Reproducibility, ML Pipelines and CI/CD in Computer Vision Projects

Abstract: 

In the last few years, training a well-performing Computer Vision (CV) model in Jupyter Notebooks became fairly straightforward if you use pretrained Deep Learning models and high-level libraries that abstract away much of the complexity (fastai, keras, pytorch-lightning are just a few examples).

The hard part is still incorporating this model into an application that runs in a production environment bringing value to the customers and our business.

A typical ML project lifecycle goes through 3 phases:

• Active exploration or proof-of-concept phase. Here we try many different approaches to data preprocessing, model architectures and hyper-parameter tuning with the goal to finally settle on the most promising combination
• Application development phase. Here we build all the “plumbing” around the model, that is: getting input data, massaging it into the right format, passing it to the model and, finally, serving the model’s output. The goal here is to end up with a version of an end-to-end application that is robust and well-performing enough to be considered for deployment to the production environment.
• Production deployment phase. Here we promote a well-tested version of the application from the development environment to the production environment.

In this talk, I’ll describe an approach that streamlines all three phases. As our demo project, I’ve selected a very common deployment pattern in CV projects: a CV model wrapped in a web API service. Automatic defect detection is an example problem I am addressing with this pattern.

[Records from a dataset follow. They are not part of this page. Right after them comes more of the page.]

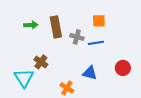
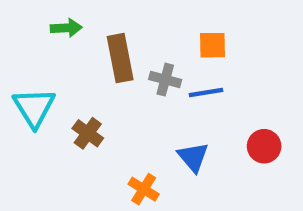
green arrow: (31, 25) -> (66, 28), moved
blue triangle: (90, 73) -> (193, 157), turned 35
cyan triangle: (24, 78) -> (34, 107), moved

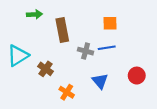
gray cross: (165, 80) -> (86, 51), moved
cyan triangle: (34, 107) -> (18, 56), turned 30
orange cross: (144, 189) -> (67, 92), moved

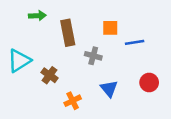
orange square: (110, 23) -> (110, 28), moved
blue line: (107, 48) -> (135, 42), moved
orange cross: (67, 92) -> (73, 101), turned 32

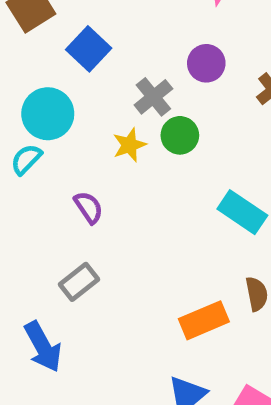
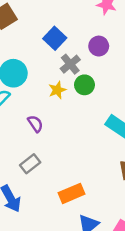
blue square: (89, 49) -> (55, 38), moved
orange rectangle: (204, 320) -> (72, 193), moved

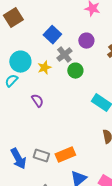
yellow star: (57, 90) -> (44, 68), moved
gray rectangle: (30, 164) -> (41, 156), moved, turned 56

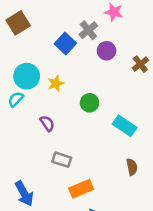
gray cross: (64, 55) -> (88, 30), moved
green circle: (75, 71) -> (90, 103), moved
gray rectangle: (41, 156) -> (62, 160), moved

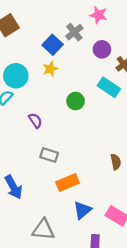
purple circle: (106, 51) -> (102, 49), moved
yellow star: (56, 83) -> (50, 69), moved
cyan rectangle: (125, 126) -> (109, 87), moved

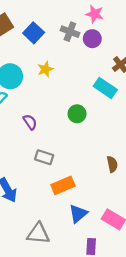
gray cross: (74, 32) -> (70, 32), turned -30
blue square: (53, 45) -> (34, 33), moved
purple circle: (102, 49) -> (92, 39), moved
green circle: (76, 101) -> (77, 114), moved

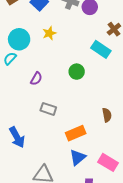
purple semicircle: (30, 122) -> (36, 79), turned 64
orange rectangle: (63, 185) -> (76, 133), moved

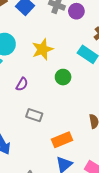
yellow star: (49, 33) -> (42, 49), moved, size x1.5

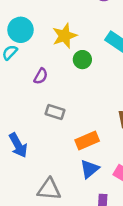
green circle: (63, 77) -> (82, 60), moved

I assume the target audience of this talk to be technical folks (e.g. Software Engineers, ML Engineers, Data Scientists) who are familiar with the general Machine Learning concepts, Python programming, CI/CD processes and Cloud infrastructure.

Bio: 

Most of Alex work experience involved solving data-science problems in various domains: physics, aerospace, telemetry/log analytics, image and video processing.
In the last couple of years, he became increasingly interested in the engineering side of ML projects: processes and tools needed to go from an idea to a production solution.
Currently, he works as a Solutions Engineer at Iterative.ai, helping clients extract the most value from tools.